La nouvelle autorité de surveillance pourrait donc, si elle le souhaite, financer les établissements bancaires. C’est-à-dire leur rembourser les investissements faits dans les différents fonds de sauvetage. Les Etats de l’UE souhaiteraient par ce biais réguler les taux d’intérêt pratiqués par les banques lorsqu’elles prêtent aux Etats.
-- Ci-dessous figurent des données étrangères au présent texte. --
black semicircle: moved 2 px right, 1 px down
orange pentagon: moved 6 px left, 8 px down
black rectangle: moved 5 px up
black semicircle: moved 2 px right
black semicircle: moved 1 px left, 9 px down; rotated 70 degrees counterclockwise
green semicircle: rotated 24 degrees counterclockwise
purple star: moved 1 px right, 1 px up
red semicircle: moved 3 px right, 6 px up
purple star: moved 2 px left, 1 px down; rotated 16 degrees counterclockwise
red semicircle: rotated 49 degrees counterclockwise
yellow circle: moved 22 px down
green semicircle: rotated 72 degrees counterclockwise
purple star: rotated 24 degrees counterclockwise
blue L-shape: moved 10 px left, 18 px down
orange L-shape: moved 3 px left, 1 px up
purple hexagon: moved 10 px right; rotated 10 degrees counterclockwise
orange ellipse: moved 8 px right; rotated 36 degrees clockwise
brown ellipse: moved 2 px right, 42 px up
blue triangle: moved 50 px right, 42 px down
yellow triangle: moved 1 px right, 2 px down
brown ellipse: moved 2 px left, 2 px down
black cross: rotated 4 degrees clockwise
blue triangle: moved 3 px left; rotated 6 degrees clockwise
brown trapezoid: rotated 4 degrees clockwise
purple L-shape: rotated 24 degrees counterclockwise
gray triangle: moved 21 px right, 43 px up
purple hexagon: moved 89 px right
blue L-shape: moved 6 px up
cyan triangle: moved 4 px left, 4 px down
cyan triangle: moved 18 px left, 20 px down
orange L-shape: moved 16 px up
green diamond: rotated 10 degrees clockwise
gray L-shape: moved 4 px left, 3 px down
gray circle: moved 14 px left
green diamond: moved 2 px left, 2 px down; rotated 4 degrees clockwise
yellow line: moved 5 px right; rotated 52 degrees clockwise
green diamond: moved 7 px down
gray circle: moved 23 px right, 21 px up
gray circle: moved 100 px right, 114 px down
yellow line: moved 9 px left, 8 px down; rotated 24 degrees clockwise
Une hypothèse à laquelle ne croit pas David Pavot, professeur d’économie à l’université de Nice. « Ce mécanisme de surveillance sert surtout à mettre en place des seuils d’alerte par rapport à l’activité des banques sur les marchés financiers ou sur leurs taux d’intérêts. De plus, cet accord ne concerne pas tout le monde ». Les établissements concernés par cette mesure sont les banques de la zone euro et celles des pays de l’UE ayant acceptés le mécanisme de surveillance.

Un accord à minima

Précisément seront concernées, les banques représentant plus de 30 milliards d’euros d’actifs ou au moins les trois plus importantes de chaque pays signataire de l’accord. Selon M. Pavot, cela revient à un accord à minima. « La France était prête à faire surveiller tous les établissements bancaires, mais l’Allemagne voulait laisser de côté les caisses d’épargne régionales, ce qu’elle a réussi à obtenir ». Le professeur d’économie regrette également l’absence de réglementation sur les banques non-européennes. « Certaines banques américaines siégeant en Europe, comme HSBC, échapperont à cette réglementation ». L’Union Européenne des banques n’est donc pas près d’arriver.